History of SWS
History of Sturge-Weber syndrome
From ancient times, visible birthmarks have singled out individual babies as being either "touched by divinity" or "cursed". Lacking scientific knowledge of their cause, people believed these facial angiomas or port-wine-stains to be caused by some adverse event experienced by the mother. Any neurological deficits accompanying these marks added to the unfortunate individual's lack of acceptance by the broader society.
It was not until the latter part of the nineteenth century that the range of manifestations of the condition we now call Sturge-Weber syndrome was defined medically.

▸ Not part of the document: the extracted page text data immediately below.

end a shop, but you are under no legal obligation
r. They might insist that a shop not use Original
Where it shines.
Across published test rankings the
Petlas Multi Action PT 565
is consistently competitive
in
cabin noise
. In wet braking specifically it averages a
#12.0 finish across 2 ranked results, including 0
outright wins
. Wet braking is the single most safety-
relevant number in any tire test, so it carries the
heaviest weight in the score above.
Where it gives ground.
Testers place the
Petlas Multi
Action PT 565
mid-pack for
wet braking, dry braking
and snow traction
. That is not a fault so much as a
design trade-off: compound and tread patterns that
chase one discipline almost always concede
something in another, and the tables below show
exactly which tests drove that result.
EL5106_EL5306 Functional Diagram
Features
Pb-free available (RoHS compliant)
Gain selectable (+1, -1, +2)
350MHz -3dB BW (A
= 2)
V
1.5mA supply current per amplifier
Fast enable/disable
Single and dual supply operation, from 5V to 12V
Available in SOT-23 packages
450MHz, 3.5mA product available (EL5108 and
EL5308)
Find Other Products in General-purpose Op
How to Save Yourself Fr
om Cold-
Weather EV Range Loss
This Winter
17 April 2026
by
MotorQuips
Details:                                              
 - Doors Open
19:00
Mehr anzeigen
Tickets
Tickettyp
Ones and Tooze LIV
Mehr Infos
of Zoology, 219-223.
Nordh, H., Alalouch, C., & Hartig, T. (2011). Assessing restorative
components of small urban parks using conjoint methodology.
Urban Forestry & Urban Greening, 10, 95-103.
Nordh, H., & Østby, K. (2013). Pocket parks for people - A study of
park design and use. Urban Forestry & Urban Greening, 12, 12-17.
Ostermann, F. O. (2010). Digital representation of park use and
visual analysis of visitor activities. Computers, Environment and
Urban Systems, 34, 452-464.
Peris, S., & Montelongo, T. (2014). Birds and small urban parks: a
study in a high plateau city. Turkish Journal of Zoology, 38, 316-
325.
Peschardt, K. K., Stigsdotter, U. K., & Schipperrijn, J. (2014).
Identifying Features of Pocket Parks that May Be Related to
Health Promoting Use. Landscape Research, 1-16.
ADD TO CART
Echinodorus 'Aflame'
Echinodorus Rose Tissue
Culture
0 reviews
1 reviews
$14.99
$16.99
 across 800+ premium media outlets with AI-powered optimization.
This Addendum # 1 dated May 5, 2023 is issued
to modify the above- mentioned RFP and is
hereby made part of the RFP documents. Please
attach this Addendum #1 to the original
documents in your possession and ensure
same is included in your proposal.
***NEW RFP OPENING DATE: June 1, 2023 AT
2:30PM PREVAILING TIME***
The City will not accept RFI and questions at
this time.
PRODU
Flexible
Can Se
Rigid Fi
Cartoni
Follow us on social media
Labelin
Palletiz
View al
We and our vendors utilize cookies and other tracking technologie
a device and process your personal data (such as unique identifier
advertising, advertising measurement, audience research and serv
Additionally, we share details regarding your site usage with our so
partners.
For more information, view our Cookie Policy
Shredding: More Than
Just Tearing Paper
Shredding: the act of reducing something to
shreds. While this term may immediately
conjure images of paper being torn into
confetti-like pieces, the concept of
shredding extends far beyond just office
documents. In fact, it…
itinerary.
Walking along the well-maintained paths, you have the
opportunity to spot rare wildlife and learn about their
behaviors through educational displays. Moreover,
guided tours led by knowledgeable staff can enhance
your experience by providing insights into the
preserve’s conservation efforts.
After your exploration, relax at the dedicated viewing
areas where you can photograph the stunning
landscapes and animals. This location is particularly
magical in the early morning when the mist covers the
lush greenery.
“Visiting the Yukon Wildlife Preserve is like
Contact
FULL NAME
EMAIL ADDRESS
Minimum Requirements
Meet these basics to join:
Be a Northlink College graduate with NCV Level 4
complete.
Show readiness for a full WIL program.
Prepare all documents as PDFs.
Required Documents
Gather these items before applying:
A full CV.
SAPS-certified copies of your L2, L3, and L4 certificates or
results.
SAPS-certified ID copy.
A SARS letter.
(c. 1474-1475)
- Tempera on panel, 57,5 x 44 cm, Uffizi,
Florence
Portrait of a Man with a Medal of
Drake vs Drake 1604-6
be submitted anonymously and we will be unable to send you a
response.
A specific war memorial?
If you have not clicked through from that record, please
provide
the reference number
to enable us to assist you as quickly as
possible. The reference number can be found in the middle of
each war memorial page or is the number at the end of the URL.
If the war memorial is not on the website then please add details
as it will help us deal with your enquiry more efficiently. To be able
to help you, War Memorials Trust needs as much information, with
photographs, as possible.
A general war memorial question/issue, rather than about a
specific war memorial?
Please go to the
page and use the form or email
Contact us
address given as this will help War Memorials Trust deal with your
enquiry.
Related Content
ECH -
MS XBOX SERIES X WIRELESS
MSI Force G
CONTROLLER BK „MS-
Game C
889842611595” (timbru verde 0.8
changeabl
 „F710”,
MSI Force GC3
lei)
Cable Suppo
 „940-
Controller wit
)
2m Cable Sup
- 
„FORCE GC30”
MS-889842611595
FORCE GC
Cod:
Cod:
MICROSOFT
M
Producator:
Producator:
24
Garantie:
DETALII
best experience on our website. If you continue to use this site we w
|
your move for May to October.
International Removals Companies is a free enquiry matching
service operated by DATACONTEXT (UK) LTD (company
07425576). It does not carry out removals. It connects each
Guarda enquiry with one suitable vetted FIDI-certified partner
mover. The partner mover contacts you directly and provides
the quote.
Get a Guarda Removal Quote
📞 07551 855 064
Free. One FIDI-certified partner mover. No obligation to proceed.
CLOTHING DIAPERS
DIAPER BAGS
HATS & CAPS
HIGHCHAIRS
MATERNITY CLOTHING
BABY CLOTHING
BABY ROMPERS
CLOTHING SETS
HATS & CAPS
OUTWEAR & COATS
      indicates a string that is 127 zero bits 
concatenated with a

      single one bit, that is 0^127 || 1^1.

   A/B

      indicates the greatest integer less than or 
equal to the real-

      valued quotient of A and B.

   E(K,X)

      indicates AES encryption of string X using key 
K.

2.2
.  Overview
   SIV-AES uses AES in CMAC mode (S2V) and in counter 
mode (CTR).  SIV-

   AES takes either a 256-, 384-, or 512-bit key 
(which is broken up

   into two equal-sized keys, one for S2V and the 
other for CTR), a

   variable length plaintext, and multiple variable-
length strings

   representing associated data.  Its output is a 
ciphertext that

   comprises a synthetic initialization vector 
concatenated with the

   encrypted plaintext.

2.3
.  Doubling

The initial medical report of the association of a facial birthmark (angiomatous nevi) with other features is generally attributed to Schirmer in 1860. In 1879, Dr. William Sturge described a young girl with a port-wine colored angiomatosis of the face, neck, and trunk, ipsilateral buphthalmos and contralateral (opposite side) seizures and weakness. His name is linked with this condition because he clearly described the chief clinical manifestations and correctly surmised that the weakness and seizures resulted from the lesion.
In 1922, F. Weber wrote the first report of the radiographic features of the syndrome.
Although other physicians and researchers added much to the understanding of the syndrome, by convention and wide-spread recognition, Dr. Sturge and Dr. Weber have lent their names to this condition.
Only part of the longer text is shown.